Ismail Haniyeh, leader di Hamas.

Meno di mille cristiani

I cristiani a Gaza sono una piccola minoranza, meno di mille persone su due milioni di abitanti. Che ruolo hanno nella vita sociale della Striscia?

«I numeri parlano da soli: 800 persone su due milioni sono ben poca cosa. Però, nel loro piccolo, le attività sono tante, forse in proporzione anche maggiori rispetto al loro numero reale. Ci sono scuole, una casa per disabili, cliniche mobili della Caritas al servizio della popolazione, soprattutto là dove non ci sono ospedali. Quella cristiana, seppur piccola, è quindi una realtà molto attiva e aperta ai bisogni generali della popolazione».

Gli aiuti e la corruzione

Cosa può fare la comunità europea – e intendo la società e le organizzazioni civili, non i governi o la politica – per favorire la crescita del dialogo?

«Favorire innanzitutto lo sviluppo di questi territori. La gente vive ancora in condizioni miserrime dal punto di vista sociale. Non ha senso parlare di dialogo e di pace quando si vive in condizioni disumane. Paolo VI diceva che sinonimo di pace è sviluppo. Bisogna fare attenzione anche ai bisogni fondamentali di queste popolazioni e poi favorire tutte le occasioni di incontro e dialogo, di attenzione e vicinanza. Insomma, far sentire che c’è qualcuno che li ascolta».

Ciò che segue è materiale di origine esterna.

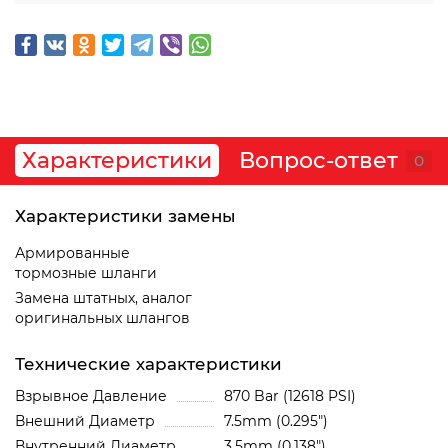
Характеристики
Вопрос-ответ
0
Характеристики замены
Армированные
тормозные шланги
Замена штатных, аналог
оригинальных шлангов
Технические характеристики
Взрывное Давление
870 Bar (12618 PSI)
Внешний Диаметр
7.5mm (0.295")
Внутренний Диаметр
3.5mm (0.138")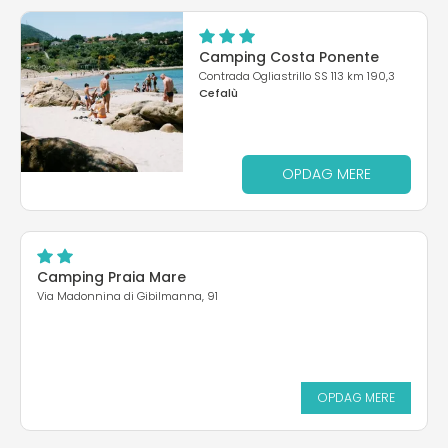
Camping Costa Ponente
Contrada Ogliastrillo SS 113 km 190,3
Cefalù
OPDAG MERE
Camping Praia Mare
Via Madonnina di Gibilmanna, 91
OPDAG MERE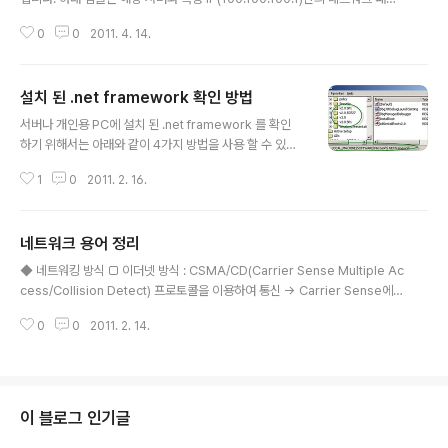
22245#7 SQLER on Windows Azure 캠프! 체험자
을 100M 단위로 수집 하는 방법입니다.. 아래와 같이 명령하면, c:\ 밑에 netm
를 위한 Azure 포털에 로그인부터 Virtual Machine에
0
0
2011. 4. 14.
oncap1.cap, netmoncap2.cap,… 100mb 단위로 계속 로깅 됩니다. 저장
접속 후 체험 진..
폴더는 서버 환경에 따라 변경 하시기 바랍니다 넷몬 다운로드(Microsoft Net
work Monitor 3.4) http://www.microsoft.com/downloads/en/detai
설치 된 .net framework 확인 방법
ls.aspx?FamilyID=983b941d-06cb-4658-b7f6-3088333d062f
글 내용
명령 프롬프트 실행 후 넷몬이 설치 된 디렉터리로 이동 후 아래 명령어를 실..
서버나 개인용 PC에 설치 된 .net framework 를 확인
하기 위해서는 아래와 같이 4가지 방법을 사용 할 수 있습
니다. 1. 프로그램 추가 제거에서 설치 된 .net framewor
1
0
2011. 2. 16.
k 확인 2. C:\Windows\Microsoft.NET\Framework
폴더에서 확인 3.레지스트리 키 값 HKLM\Software\Mi
crosoft\.NETFramework 4. NET Framework Set
네트워크 용어 정리
up Verification Tool User's Guide http://blogs.m
글 내용
sdn.com/b/astebner/archive/2008/10/13/8999
◆ 네트워킹 방식 □ 이더넷 방식 : CSMA/CD(Carrier Sense Multiple Ac
004.aspx [참고 자료] Windows XP 또는 Windows
cess/Collision Detect) 프로토콜을 이용하여 통신 -> Carrier Sense에
2000의 Microsoft .NET Framework 1.1 설치 문제
의한 다중 접근 충돌 감지 * 충돌 발생시 해당 pc 들은 랜덤한 시간 동안 기다린
를..
0
0
2011. 2. 14.
후 데이터 전송 시도 * 너무 많은 충돌이 발생하면 통신에 장애가 생김 □ 토큰
링(TokenRing) : 한 네트워크에서 오직 토큰을 가진 pc만이 네트워크 전송 가
능 collision은 없으나 다른 pc가 보낼 데이터가 없어도 차례가 올때 까지 계속
기다려야 함 □ FDDI □ ATM ◆ 케이블 관해서... 동일 기종과 통신 하기 위해
선 cross 케이블이 필요하고 이기 종간의 연결은 straight cable을 사용한다.
이 블로그 인기글
동일..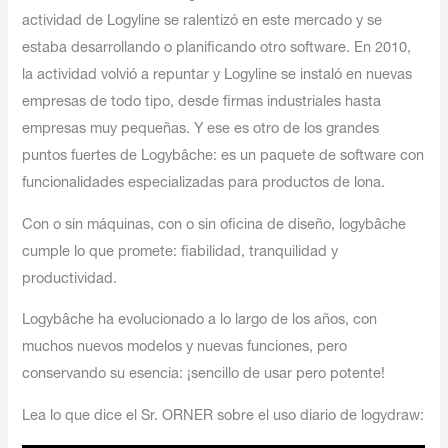
actividad de Logyline se ralentizó en este mercado y se
estaba desarrollando o planificando otro software. En 2010,
la actividad volvió a repuntar y Logyline se instaló en nuevas
empresas de todo tipo, desde firmas industriales hasta
empresas muy pequeñas. Y ese es otro de los grandes
puntos fuertes de Logybâche: es un paquete de software con
funcionalidades especializadas para productos de lona.
Con o sin máquinas, con o sin oficina de diseño, logybâche
cumple lo que promete: fiabilidad, tranquilidad y
productividad.
Logybâche ha evolucionado a lo largo de los años, con
muchos nuevos modelos y nuevas funciones, pero
conservando su esencia: ¡sencillo de usar pero potente!
Lea lo que dice el Sr. ORNER sobre el uso diario de logydraw: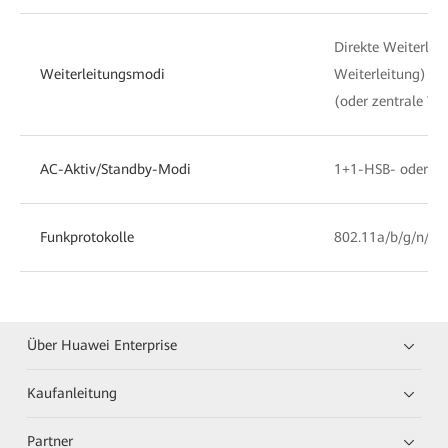
Direkte Weiterleit
Weiterleitungsmodi
Weiterleitung) od
(oder zentrale We
AC-Aktiv/Standby-Modi
1+1-HSB- oder N+
Funkprotokolle
802.11a/b/g/n/ac
Über Huawei Enterprise
Kaufanleitung
Partner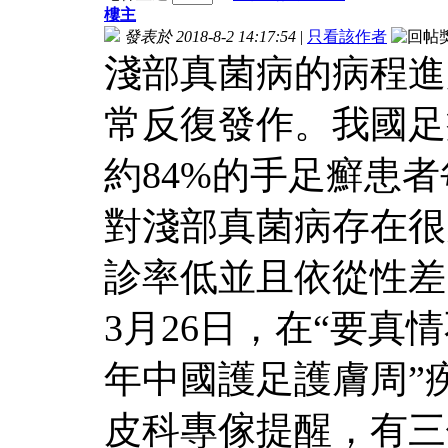
樓主
發表於 2018-8-2 14:17:54
|
只看該作者
淺部真菌病的病程進
常反復發作。我國足癬
約84%的手足癬患
對淺部真菌病存在很
診率低並且依從性差
3月26日，在“要真
年中國護足護膚周”
皮科專傢提醒，有三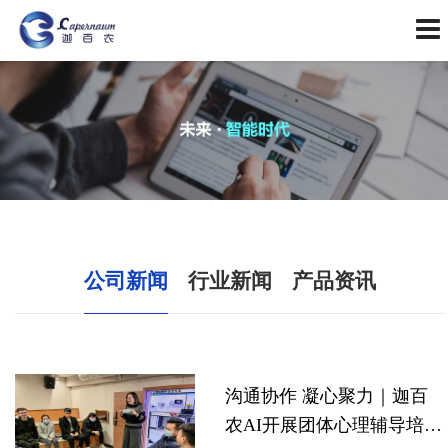
公司新闻
行业新闻
产品资讯
沟通协作 凝心聚力｜迦百
农AI开展团体心理辅导培训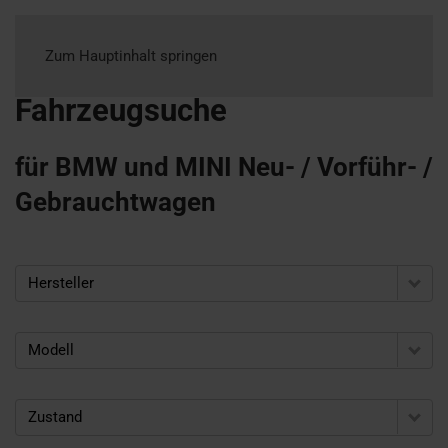
Zum Hauptinhalt springen
Fahrzeugsuche
für BMW und MINI Neu- / Vorführ- /
Gebrauchtwagen
Hersteller
Modell
Zustand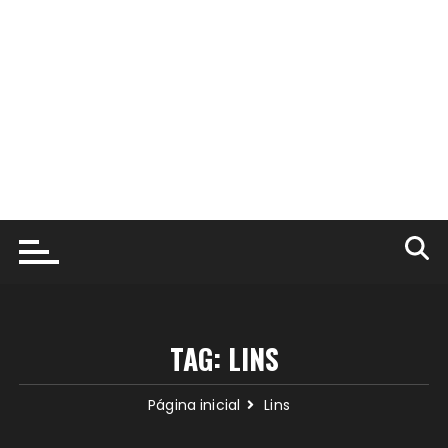
TAG:
LINS
Página inicial
Lins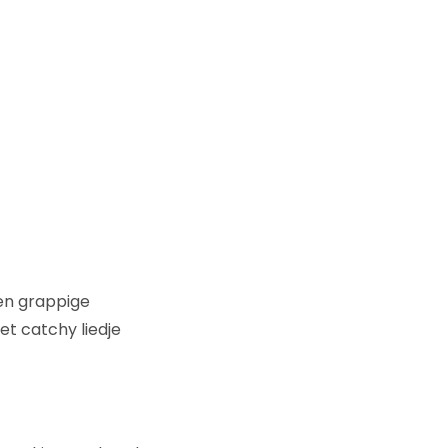
een grappige
et catchy liedje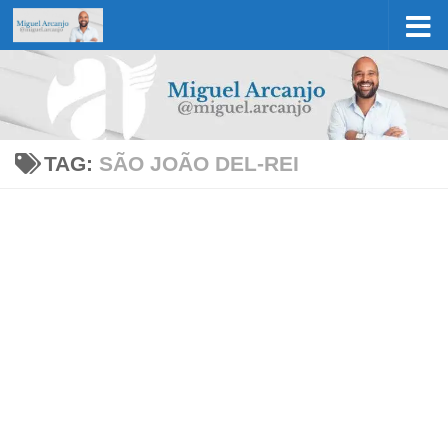
Skip to content
TAG:
SÃO JOÃO DEL-REI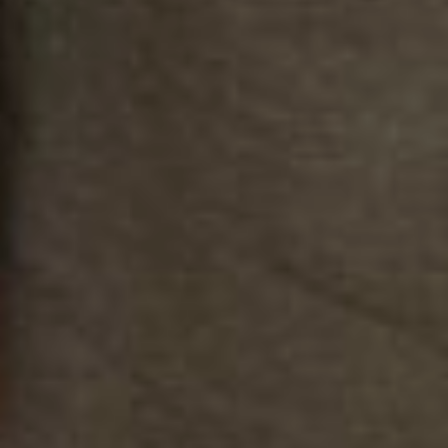
Она получила очень вкусное и
красивое пирожное совершенно
бесплатно. А также автоматически
стала участником в розыгрыше
телевизора.
Мы благодарим наших спонсоров
за сотрудничество,
предоставленные призы, и
надеемся, что они и дальше будут
поддерживать все начинания
редакции, и останутся нашими
верными друзьями. Чаепитие
прошло в доброй дружеской
атмосфере, можно сказать, по-
семейному. Знакомились,
делились впечатлениями. Спасибо
всем за поздравления! »Лучшие
кадры с празднования 20-летнего
юбилея «Солнышко» в нашем
фоторепортаже.
Фото Ольги Цыкаревой
Читайте дачные советы в нашем
разделе
«Сад и огород»
и в
социальной сети
Одноклассникаи
.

Non c’è il rischio che la politica palestinese, corrotta e inefficiente, dilapidi gli aiuti economici?

«Occorre trovare altre forme per far arrivare questi aiuti, che già ci sono. Bisogna individuare forme di sostegno che non passino dai governi palestinesi attraverso le comunità locali e le Ong che sono sparse sul territorio. Le soluzioni si trovano».

Piergiorgio Pescali
autore del libro
Il custode di Terrasanta. Un colloquio con padre Pierbattista Pizzaballa, Add Editore, Torino 2014

Ebrei ortodossi al «muro del pianto», a Gerusalemme. Foto Pixabay.